In the days of Ray Handy and Harri Webb poetry became synonymous with pints. You heard it chanted in pubs, between beers, surrounded by cigarette smoke and veneration. Today in Cardiff there are regular performances at Chapter Arts Centre and at the WMC. In Swansea they tend to happen at the purpose-built Dylan Thomas Centre – a home for literature in Wales’s second city. Bookshop, theatre, cafe, a regular literary programme put on in a set of dedicated performance spaces.

The Dylan Thomas Centre is a legacy of the 1995 UK Year of Literature, a status Swansea won against absolutely no competition at all from any other Welsh conurbation. The position was offered to Cardiff but the capital turned up its philistine nose. Dylan won again and with surprisingly successful and long-lived results.

Can we really put lit on anywhere? One-time media darling, Fiona Pitt-Kethley, editor of the much sought after Literary Companion to Sex, read her stuff to rush hour crowds arriving at Waterloo Station in London. Her publisher sold copies of her book hand to hand from a crate. They got rid of hundreds.

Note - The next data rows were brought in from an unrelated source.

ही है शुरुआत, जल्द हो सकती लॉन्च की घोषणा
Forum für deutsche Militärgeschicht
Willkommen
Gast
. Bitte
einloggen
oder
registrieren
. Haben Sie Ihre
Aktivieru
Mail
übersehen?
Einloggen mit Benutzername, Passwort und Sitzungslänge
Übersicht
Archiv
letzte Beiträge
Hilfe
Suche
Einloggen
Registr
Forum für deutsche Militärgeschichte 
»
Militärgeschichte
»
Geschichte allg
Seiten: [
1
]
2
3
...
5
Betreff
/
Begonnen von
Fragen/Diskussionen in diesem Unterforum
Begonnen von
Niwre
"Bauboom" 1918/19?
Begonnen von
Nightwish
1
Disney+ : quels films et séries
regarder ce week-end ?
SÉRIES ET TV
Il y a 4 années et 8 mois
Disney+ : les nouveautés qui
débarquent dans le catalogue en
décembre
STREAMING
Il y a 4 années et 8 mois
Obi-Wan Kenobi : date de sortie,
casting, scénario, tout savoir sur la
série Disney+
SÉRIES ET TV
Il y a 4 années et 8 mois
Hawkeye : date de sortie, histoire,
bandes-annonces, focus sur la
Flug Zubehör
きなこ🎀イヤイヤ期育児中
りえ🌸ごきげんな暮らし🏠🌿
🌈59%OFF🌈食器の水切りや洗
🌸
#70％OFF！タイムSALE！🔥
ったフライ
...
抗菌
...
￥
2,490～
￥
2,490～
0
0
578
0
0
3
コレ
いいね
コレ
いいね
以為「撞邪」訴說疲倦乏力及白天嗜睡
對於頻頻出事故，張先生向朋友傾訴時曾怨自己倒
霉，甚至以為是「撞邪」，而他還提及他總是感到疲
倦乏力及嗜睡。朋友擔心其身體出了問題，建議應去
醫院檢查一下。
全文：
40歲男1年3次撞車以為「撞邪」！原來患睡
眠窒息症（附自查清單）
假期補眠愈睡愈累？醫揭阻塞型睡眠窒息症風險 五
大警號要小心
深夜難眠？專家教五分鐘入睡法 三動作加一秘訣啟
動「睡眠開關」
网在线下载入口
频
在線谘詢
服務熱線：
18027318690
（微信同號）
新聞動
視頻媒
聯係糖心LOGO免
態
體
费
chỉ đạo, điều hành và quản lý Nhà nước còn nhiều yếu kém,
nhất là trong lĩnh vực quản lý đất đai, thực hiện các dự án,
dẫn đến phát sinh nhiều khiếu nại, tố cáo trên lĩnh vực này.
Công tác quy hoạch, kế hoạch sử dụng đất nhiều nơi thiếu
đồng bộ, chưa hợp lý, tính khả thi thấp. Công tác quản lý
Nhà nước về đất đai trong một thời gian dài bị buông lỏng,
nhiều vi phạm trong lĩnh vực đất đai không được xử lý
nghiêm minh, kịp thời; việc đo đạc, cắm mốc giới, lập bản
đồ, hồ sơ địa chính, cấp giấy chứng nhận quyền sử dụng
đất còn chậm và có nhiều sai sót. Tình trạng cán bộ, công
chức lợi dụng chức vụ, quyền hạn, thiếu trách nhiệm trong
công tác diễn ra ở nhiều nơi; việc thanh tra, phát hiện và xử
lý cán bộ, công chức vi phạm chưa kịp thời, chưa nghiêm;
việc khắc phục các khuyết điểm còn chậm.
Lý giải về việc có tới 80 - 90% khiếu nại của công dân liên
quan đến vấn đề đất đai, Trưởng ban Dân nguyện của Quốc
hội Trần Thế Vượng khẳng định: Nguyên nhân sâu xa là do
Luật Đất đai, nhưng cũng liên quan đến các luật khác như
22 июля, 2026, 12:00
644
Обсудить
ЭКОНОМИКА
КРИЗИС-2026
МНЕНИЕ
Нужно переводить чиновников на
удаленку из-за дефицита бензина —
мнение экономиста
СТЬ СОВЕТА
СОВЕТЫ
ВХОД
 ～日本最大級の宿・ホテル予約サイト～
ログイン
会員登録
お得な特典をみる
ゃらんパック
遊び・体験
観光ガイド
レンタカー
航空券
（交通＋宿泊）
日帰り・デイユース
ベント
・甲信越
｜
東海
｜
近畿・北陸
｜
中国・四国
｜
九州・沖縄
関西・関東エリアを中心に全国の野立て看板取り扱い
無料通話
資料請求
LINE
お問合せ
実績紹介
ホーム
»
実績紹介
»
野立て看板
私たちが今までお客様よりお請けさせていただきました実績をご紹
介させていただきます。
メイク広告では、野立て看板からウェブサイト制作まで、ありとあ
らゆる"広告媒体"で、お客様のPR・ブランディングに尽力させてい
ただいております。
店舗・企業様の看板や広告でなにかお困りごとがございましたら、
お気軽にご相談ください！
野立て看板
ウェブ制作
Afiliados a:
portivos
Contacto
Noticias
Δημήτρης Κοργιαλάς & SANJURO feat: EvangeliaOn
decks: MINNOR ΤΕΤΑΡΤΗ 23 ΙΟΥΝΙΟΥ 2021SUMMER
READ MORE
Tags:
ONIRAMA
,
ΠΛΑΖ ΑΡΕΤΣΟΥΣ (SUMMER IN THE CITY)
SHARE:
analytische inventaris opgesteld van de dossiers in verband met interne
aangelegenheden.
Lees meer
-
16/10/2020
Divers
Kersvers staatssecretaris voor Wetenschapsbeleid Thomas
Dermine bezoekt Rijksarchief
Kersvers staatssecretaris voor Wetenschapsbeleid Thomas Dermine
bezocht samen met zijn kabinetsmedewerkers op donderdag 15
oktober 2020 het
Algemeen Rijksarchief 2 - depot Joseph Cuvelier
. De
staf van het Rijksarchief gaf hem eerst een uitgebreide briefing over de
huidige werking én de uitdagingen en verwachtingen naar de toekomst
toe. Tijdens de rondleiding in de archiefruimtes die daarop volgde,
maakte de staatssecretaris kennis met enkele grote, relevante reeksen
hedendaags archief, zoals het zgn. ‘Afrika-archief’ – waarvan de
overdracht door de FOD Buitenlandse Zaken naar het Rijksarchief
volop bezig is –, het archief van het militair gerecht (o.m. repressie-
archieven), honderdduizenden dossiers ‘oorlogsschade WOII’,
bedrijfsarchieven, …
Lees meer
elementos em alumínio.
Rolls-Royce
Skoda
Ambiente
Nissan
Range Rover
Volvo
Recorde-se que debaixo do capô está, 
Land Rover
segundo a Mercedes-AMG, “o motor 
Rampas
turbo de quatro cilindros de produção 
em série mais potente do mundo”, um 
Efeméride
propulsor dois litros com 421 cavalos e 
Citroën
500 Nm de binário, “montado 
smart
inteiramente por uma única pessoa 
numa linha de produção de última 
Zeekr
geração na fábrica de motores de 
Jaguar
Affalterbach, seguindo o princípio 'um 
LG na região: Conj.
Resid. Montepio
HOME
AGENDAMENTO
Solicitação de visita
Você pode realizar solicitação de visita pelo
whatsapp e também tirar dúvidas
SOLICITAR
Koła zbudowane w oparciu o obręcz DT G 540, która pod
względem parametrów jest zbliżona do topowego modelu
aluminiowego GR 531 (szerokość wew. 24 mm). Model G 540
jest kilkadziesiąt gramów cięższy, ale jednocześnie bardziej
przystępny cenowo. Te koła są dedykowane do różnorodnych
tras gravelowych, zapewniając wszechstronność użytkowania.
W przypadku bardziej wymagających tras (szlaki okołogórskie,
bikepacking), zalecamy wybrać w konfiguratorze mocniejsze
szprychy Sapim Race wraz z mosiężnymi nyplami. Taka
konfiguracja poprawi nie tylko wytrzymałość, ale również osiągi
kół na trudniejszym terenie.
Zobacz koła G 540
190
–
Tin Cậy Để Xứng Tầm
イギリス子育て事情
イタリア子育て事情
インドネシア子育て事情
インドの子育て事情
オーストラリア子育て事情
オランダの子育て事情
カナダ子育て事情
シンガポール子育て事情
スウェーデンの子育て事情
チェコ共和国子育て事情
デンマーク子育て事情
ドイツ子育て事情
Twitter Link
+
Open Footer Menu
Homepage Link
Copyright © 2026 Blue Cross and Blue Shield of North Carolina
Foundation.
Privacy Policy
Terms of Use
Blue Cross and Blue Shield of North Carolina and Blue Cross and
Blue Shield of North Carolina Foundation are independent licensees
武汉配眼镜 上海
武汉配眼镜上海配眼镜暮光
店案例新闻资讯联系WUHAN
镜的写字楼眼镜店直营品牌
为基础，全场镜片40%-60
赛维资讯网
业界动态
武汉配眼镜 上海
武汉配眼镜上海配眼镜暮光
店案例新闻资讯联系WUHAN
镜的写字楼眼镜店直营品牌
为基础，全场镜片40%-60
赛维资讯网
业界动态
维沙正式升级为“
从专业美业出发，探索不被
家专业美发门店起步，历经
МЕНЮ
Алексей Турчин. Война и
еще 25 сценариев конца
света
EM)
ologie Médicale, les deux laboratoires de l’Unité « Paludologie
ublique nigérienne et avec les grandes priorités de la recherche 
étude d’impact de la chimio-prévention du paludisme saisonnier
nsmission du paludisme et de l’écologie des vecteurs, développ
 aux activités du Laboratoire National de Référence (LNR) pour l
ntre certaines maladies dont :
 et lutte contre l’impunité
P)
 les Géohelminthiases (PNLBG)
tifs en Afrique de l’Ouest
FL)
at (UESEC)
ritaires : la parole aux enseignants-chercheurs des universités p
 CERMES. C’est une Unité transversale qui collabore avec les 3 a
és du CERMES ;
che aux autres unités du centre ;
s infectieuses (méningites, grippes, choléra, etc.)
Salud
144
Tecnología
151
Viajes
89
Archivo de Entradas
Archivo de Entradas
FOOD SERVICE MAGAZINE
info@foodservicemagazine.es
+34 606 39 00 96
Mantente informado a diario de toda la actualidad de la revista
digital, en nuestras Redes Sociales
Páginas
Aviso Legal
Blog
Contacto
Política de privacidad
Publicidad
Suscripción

I’ve seen Peter Stead talking about his books in a cinema with a giant back-drop projection of his face in close-up on the screen behind. The Academi mounted a poetry stomp in the centre of Caernarfon Castle where the Investiture plaque had been swathed in bubble-wrap to protect it against anarchists. There have been literary performances in the lounges of cross channel ferries and standing on the decks of light ships and Campbell steamers. In poetry anything is possible.

But it’s also true that dedicated spaces are best. Such centres exist in Dublin, in London and in Edinburgh. But not in Cardiff. For the capital we add literature on, squeeze it between plays at the Sherman, perform it in the foyer of the Millennium Centre, listen to it at the Norwegian Church. Maybe users should start agitating. When they move the Vulcan to St Fagans, if they do, how about building a Literature Centre on the vacant site?

A stop press here: Vulcan saved for three more years. New lease signed by Liz the Landlady. A victory which for a while looked as if it just wouldn't come.

A version of the above appeared as The Insider in the Western Mail of Saturday, 13th June, 2009.

4 comments:

Sheenagh Pugh said...

Now at last I know where Waterloo Gardens is/are! I'd been assuming London, for obvious reasons. Being a Cantonian and a non-driver I really don't know east Cardiff - the buses don't go east-west....

Michael L MacKian said...

Bay Circle buses, service 1 or 2, will be delighted to take you there Sheenagh.

Sheenagh Pugh said...

Michael, I think you'll find the Bay Circle service doesn't run much, or very late, in the evening - which alas is when most readings and events tend to happen. It's great for getting down the bay in the daytime though.

Peter Finch said...

If I can help it readings I'm involved with never happen late at night.